The variations are merely cosmetic, with the new model sporting a textured, leather-look (but hard plastic) body with silver panels at the top and bottom. Two colour finishes are available: white, which we were sent and were embarrassed to use in public due to its TOWIE-ness; and black, which seems like the sensible choice for anyone who spends less than half of their free time prostrated under a 'cheeky sunbed'.
Samsung Galaxy Camera 2 verdict
The Samsung Galaxy Camera 2 doesn’t come across as an entirely new product, but more a minor update of last year’s model – there are no significant changes, bar the slight update to the OS. It’s a move that’s somewhat out of character for a company such as Samsung, which thrives on innovating faster than most of its rivals.
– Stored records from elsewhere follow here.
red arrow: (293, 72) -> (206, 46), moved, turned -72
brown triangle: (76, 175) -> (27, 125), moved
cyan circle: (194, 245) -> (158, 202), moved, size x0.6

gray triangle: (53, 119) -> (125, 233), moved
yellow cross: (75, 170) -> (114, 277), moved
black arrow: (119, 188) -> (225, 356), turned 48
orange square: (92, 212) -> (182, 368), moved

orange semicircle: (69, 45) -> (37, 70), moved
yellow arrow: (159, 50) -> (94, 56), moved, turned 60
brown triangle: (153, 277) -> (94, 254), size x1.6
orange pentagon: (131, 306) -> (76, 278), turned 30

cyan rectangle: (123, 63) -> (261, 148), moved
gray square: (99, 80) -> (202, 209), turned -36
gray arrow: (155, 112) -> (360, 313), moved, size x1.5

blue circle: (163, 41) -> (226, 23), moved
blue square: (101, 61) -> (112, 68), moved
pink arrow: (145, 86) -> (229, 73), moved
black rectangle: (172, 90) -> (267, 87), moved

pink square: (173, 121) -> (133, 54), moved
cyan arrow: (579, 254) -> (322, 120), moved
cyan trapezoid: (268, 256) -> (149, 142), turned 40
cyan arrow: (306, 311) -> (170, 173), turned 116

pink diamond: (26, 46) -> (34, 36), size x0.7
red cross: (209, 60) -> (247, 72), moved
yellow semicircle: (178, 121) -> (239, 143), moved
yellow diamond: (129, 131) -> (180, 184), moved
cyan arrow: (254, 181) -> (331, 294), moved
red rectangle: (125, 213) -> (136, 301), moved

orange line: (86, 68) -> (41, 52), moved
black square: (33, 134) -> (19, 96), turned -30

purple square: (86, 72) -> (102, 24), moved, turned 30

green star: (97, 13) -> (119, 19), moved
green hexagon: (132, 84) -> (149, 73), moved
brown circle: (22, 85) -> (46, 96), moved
If you own the first Galaxy Camera, there’s absolutely no point in replacing it with this one, and the £400 price tag also seems steep for those looking to buy their first Android compact. The sharing and backup features remain impressive, but the photo quality needed a bump – and it hasn’t got it here.
For the same price you could buy Canon's excellent pro compact the Powershot G16 or the supremely desirable Fujifilm X20, and both would do a better job of giving you what you (presumably) want a camera for: great photographs.
If you're more bothered about getting a snapper with photo-sharing and Android skills, maybe wait until the forthcoming Galaxy K Zoom appears; hopefully that will justify its price in a way the Galaxy Camera 2 can't quite manage to.